WHAT TO WORK ON: Give the count of lines in the records below that contain "vous", with no other words.

RECORDS TO PROCESS:
# # # # #

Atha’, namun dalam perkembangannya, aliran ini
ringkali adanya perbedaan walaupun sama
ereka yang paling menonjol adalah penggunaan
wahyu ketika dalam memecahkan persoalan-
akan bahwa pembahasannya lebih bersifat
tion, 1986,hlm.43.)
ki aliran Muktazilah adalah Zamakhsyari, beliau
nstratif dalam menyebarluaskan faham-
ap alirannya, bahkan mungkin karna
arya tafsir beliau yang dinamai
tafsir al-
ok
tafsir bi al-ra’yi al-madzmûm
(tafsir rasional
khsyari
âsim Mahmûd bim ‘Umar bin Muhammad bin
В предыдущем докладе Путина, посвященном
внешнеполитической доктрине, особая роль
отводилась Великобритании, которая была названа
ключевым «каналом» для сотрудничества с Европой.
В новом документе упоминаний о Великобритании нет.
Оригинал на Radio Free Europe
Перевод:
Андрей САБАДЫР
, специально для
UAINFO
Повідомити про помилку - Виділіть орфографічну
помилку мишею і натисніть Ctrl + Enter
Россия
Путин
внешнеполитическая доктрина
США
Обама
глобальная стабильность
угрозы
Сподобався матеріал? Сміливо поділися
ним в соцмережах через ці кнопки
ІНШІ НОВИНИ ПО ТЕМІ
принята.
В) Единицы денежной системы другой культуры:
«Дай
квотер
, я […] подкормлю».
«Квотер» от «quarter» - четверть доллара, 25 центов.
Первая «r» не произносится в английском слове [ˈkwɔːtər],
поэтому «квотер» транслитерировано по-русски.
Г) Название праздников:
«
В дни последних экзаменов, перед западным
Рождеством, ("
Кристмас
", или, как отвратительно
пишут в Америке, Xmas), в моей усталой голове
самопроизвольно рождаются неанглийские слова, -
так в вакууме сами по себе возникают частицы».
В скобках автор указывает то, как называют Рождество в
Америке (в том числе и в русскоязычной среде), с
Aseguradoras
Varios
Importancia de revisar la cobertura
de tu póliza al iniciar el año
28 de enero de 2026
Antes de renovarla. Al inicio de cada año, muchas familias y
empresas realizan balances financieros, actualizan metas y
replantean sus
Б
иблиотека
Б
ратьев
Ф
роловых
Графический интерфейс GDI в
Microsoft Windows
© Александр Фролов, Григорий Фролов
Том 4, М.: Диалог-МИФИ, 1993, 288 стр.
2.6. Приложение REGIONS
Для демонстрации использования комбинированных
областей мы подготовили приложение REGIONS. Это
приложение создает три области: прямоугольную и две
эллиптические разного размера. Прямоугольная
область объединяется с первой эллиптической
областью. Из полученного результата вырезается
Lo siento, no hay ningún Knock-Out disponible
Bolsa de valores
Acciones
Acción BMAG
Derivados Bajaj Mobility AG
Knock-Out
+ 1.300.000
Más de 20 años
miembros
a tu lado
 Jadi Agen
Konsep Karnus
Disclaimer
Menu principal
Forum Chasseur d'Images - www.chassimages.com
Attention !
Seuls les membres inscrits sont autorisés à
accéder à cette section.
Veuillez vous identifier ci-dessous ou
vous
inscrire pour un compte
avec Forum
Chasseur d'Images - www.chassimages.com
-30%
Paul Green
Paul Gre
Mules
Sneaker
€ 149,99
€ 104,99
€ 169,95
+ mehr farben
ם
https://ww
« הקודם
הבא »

# # # # #

SOLUTION: 2